Tatiana Kastouéva-Jean : Je ne pense pas que des persécutions à grande échelle soient probables, mais en revanche, des incidents liés à la jeunesse russe ou à la jeunesse tatare surexcitée par l’exacerbation des sentiments nationalistes, cela reste toujours possible.

Vladimir Poutine a essayé mardi de désamorcer la bombe lors de son intervention devant l’Assemblée fédérale : il a parlé, par exemple, de la nécessité de réhabiliter les Tatars de Crimée.

Sous Staline, les Tatars avaient été accusés d’avoir collaboré avec les nazis, et ont d’ailleurs été massivement déportés – notamment vers le Kazakhstan – pour cette raison – si, en 1939, les Tatars étaient 20% en Crimée, ils ne sont plus que 12% aujourd’hui. Plusieurs sont revenus sur leur terre natale après 1989.

En parlant de réhabilitation, il s’agit donc de retirer à ce peuple l’étiquette de traître. Ce qui devrait grandement aider à le rassurer et préserver la paix sociale.

JOL Press : Les Tatars de Crimée disent également craindre pour leur langue…
 

Tatiana Kastouéva-Jean : Vladimir Poutine, lors de son discours devant l’Assemblée fédérale mardi, a également indiqué qu’en Crimée trois langues auront des droits égaux : le russe, l’ukrainien et le tatar.

La question des langues est extrêmement sensible en Crimée et en Ukraine, et la Russie la suit attentivement. Vladimir Poutine ne pouvait choisir que cette solution là de donner un statut égal à ces trois langues présentes sur le territoire de la Crimée.

JOL Press : Doit-on s’attendre à voir les Tatars quitter la Crimée – pour la Turquie par exemple, où vivent plus de trois millions de Tatars ?
 

Tatiana Kastouéva-Jean : Il y aura éventuellement une petite vague de départs, vers le reste de l’Ukraine ou la Turquie, qui compte trois millions de Tatars.

Mais les Tatars de Crimée sont divisés entre eux. Par exemple, alors même que les dirigeants tatars ont appelé à boycotter le référendum sur le statut de la Crimée, entre 40 à 50% d’entre eux y ont quand même pris part. Il n’y a pas d’unité nationale au sein des Tatars. Il y a par ailleurs beaucoup de mariages mixtes. Donc se dire que les Tatars vont partir en masse, je n’y crois pas.

Il peut y avoir par contre l’arrivée en Crimée de personnes attirées par le nouveau statut de la région, appartenant désormais à la Fédération de Russie. Des personnes arrivant depuis Kiev ou les régions de l’Est, qui ont pris peur à la suite de Maïdan, et qui considèrent, comme les Russes, que l’Ukraine est aujourd’hui gouvernée par des fascistes et des nazis.

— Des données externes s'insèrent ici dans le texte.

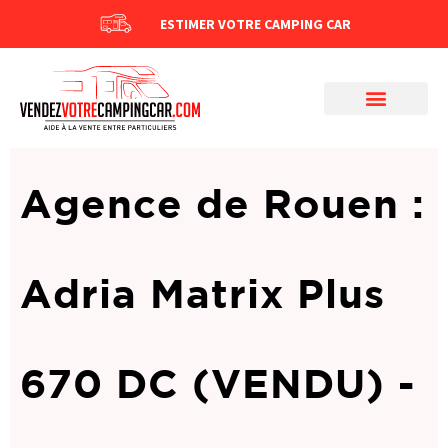
ESTIMER VOTRE CAMPING CAR
Agence de Rouen :
Adria Matrix Plus
670 DC (VENDU) -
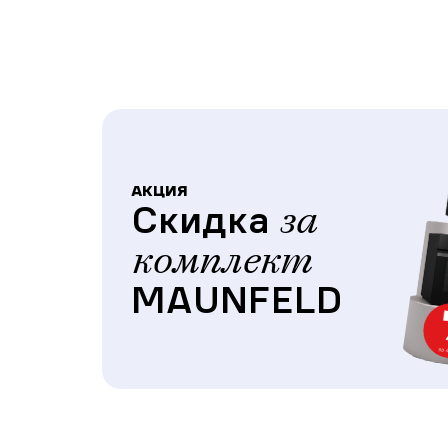
АКЦИЯ
Скидка
за
комплект
MAUNFELD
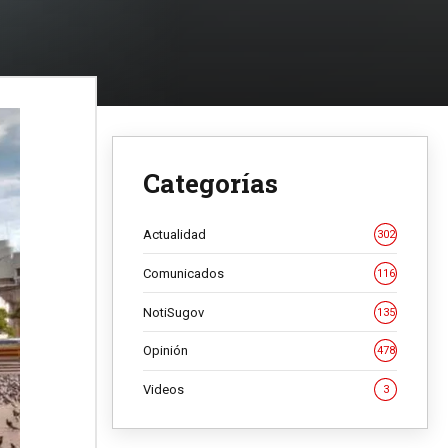
Categorías
Actualidad
302
Comunicados
116
NotiSugov
135
Opinión
478
Videos
3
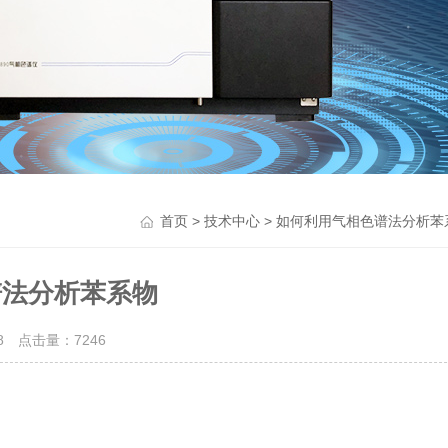
>
> 如何利用气相色谱法分析苯
首页
技术中心
谱法分析苯系物
28 点击量：
7246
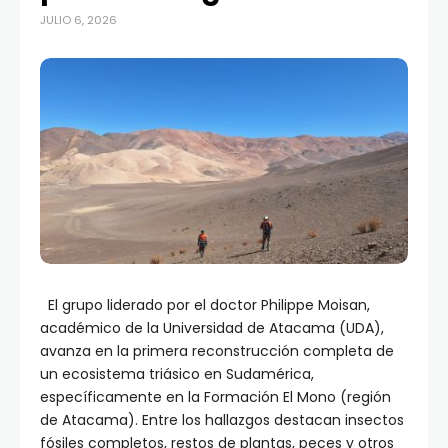
JULIO 6, 2026
El grupo liderado por el doctor Philippe Moisan,
académico de la Universidad de Atacama (UDA),
avanza en la primera reconstrucción completa de
un ecosistema triásico en Sudamérica,
específicamente en la Formación El Mono (región
de Atacama). Entre los hallazgos destacan insectos
fósiles completos, restos de plantas, peces y otros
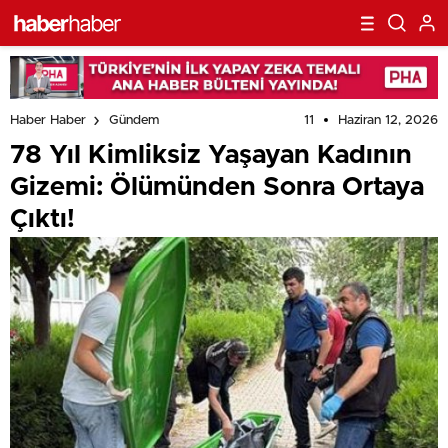
11
Haziran 12, 2026
Haber Haber
Gündem
78 Yıl Kimliksiz Yaşayan Kadının
Gizemi: Ölümünden Sonra Ortaya
Çıktı!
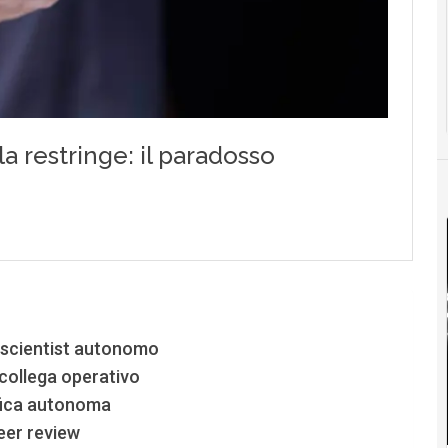
I scientist autonomo
collega operativo
tifica autonoma
eer review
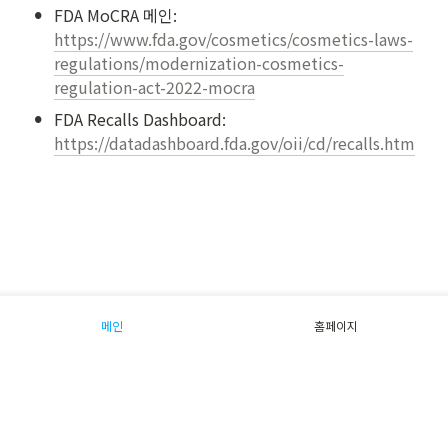
•
FDA MoCRA 메인: 
https://www.fda.gov/cosmetics/cosmetics-laws-
regulations/modernization-cosmetics-
regulation-act-2022-mocra
•
FDA Recalls Dashboard: 
https://datadashboard.fda.gov/oii/cd/recalls.htm
메인
홈페이지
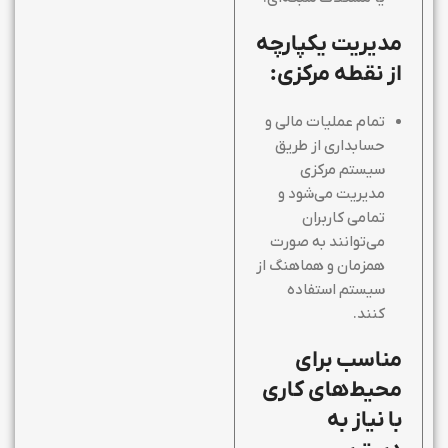
مدیریت یکپارچه
از نقطه مرکزی:
تمام عملیات مالی و
حسابداری از طریق
سیستم مرکزی
مدیریت می‌شود و
تمامی کاربران
می‌توانند به صورت
همزمان و هماهنگ از
سیستم استفاده
کنند.
مناسب برای
محیط‌های کاری
با نیاز به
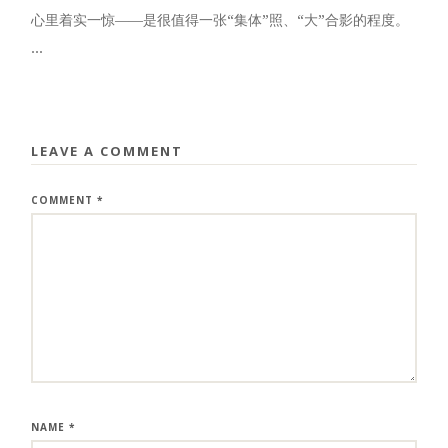
心里着实一惊——是很值得一张“集体”照、“大”合影的程度。
...
LEAVE A COMMENT
COMMENT
*
NAME
*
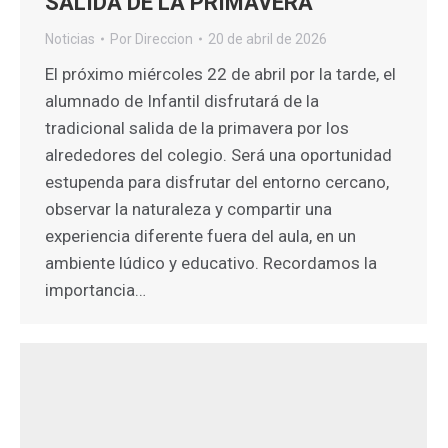
SALIDA DE LA PRIMAVERA
Noticias
Por
Direccion
20 de abril de 2026
El próximo miércoles 22 de abril por la tarde, el
alumnado de Infantil disfrutará de la
tradicional salida de la primavera por los
alrededores del colegio. Será una oportunidad
estupenda para disfrutar del entorno cercano,
observar la naturaleza y compartir una
experiencia diferente fuera del aula, en un
ambiente lúdico y educativo. Recordamos la
importancia…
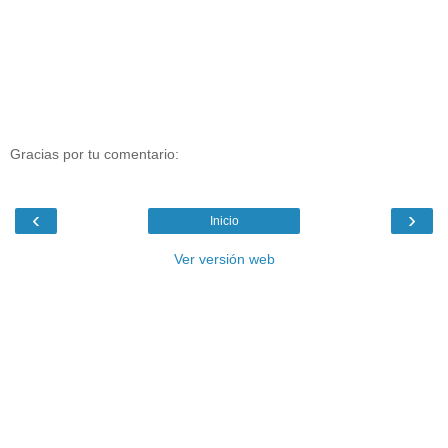
Gracias por tu comentario:
‹
›
Inicio
Ver versión web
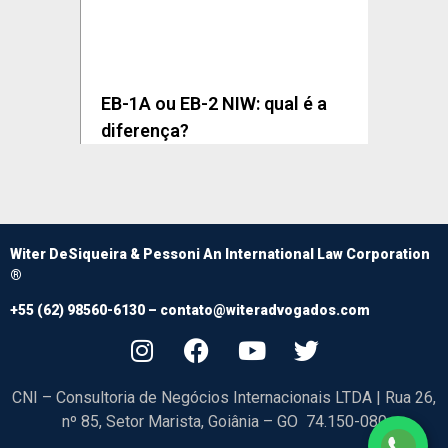
EB-1A ou EB-2 NIW: qual é a
diferença?
Witer DeSiqueira & Pessoni An International Law Corporation
®
+55 (62) 98560-6130 –
contato@witeradvogados.com
CNI – Consultoria de Negócios Internacionais LTDA | Rua 26,
nº 85, Setor Marista, Goiânia – GO 74.150-080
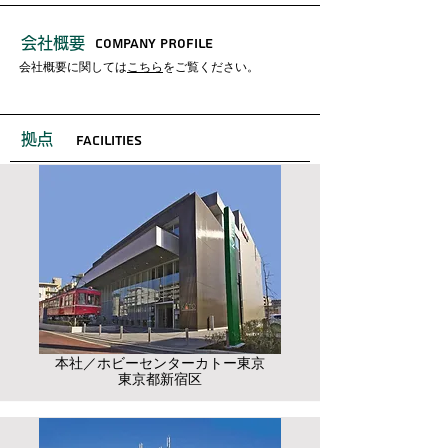
会社概要
COMPANY PROFILE
会社概要に関しては
こちら
をご覧ください。
拠点
facilities
本社／ホビーセンターカトー東京
​東京都新宿区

La Crimée russe peut aussi attirer des Ukrainiens désireux d’améliorer leur niveau de vie. Les salaires et les retraites russes sont environ deux fois supérieurs à ceux d’Ukraine…

JOL Press : Les relations russo-turques peuvent-elles se trouver affectées par la question tatare ?
 

Tatiana Kastouéva-Jean : La Turquie n’a pas une position commode dans cette histoire. C’est à la fois un pays qui a des relations énergétiques et économiques très solides avec la Russie, un pays membre de l’Otan et un pays qui compte une minorité tatare influente.

Ecartelée, elle évite de prendre des positions tranchées ; elle se contente de déclarations neutres en appelant à des solutions diplomatiques et au règlement pacifique du conflit qui a opposé la Russie à la communauté internationale.